Below are records with pictures in them; print them exactly, omitting the pictures.
[DATA SUPPLIED — start]
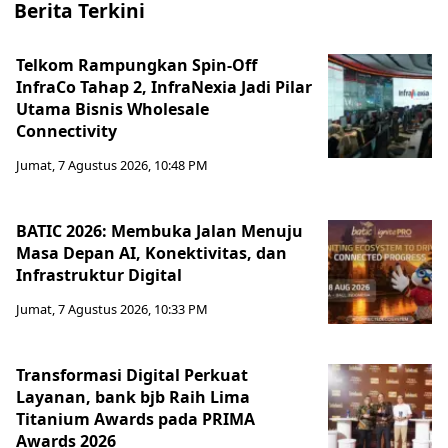
Berita Terkini
Telkom Rampungkan Spin-Off
InfraCo Tahap 2, InfraNexia Jadi Pilar
Utama Bisnis Wholesale
Connectivity
Jumat, 7 Agustus 2026, 10:48 PM
BATIC 2026: Membuka Jalan Menuju
Masa Depan AI, Konektivitas, dan
Infrastruktur Digital
Jumat, 7 Agustus 2026, 10:33 PM
Transformasi Digital Perkuat
Layanan, bank bjb Raih Lima
Titanium Awards pada PRIMA
Awards 2026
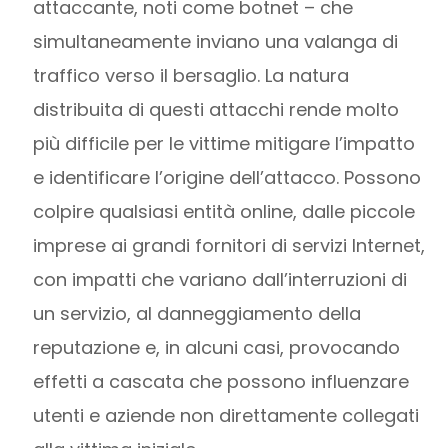
attaccante, noti come botnet – che
simultaneamente inviano una valanga di
traffico verso il bersaglio. La natura
distribuita di questi attacchi rende molto
più difficile per le vittime mitigare l’impatto
e identificare l’origine dell’attacco. Possono
colpire qualsiasi entità online, dalle piccole
imprese ai grandi fornitori di servizi Internet,
con impatti che variano dall’interruzioni di
un servizio, al danneggiamento della
reputazione e, in alcuni casi, provocando
effetti a cascata che possono influenzare
utenti e aziende non direttamente collegati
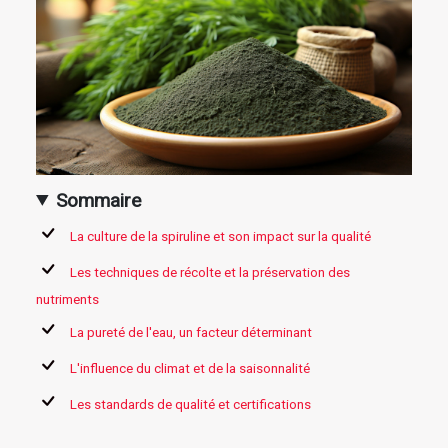
Sommaire
La culture de la spiruline et son impact sur la qualité
Les techniques de récolte et la préservation des
nutriments
La pureté de l'eau, un facteur déterminant
L'influence du climat et de la saisonnalité
Les standards de qualité et certifications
[DATA SUPPLIED — finish]
ANSWER SECTION:
Berita Terkini
Telkom Rampungkan Spin-Off
InfraCo Tahap 2, InfraNexia Jadi Pilar
Utama Bisnis Wholesale
Connectivity
Jumat, 7 Agustus 2026, 10:48 PM
BATIC 2026: Membuka Jalan Menuju
Masa Depan AI, Konektivitas, dan
Infrastruktur Digital
Jumat, 7 Agustus 2026, 10:33 PM
Transformasi Digital Perkuat
Layanan, bank bjb Raih Lima
Titanium Awards pada PRIMA
Awards 2026
attaccante, noti come botnet – che
simultaneamente inviano una valanga di
traffico verso il bersaglio. La natura
distribuita di questi attacchi rende molto
più difficile per le vittime mitigare l’impatto
e identificare l’origine dell’attacco. Possono
colpire qualsiasi entità online, dalle piccole
imprese ai grandi fornitori di servizi Internet,
con impatti che variano dall’interruzioni di
un servizio, al danneggiamento della
reputazione e, in alcuni casi, provocando
effetti a cascata che possono influenzare
utenti e aziende non direttamente collegati
Sommaire
La culture de la spiruline et son impact sur la qualité
Les techniques de récolte et la préservation des
nutriments
La pureté de l'eau, un facteur déterminant
L'influence du climat et de la saisonnalité
Les standards de qualité et certifications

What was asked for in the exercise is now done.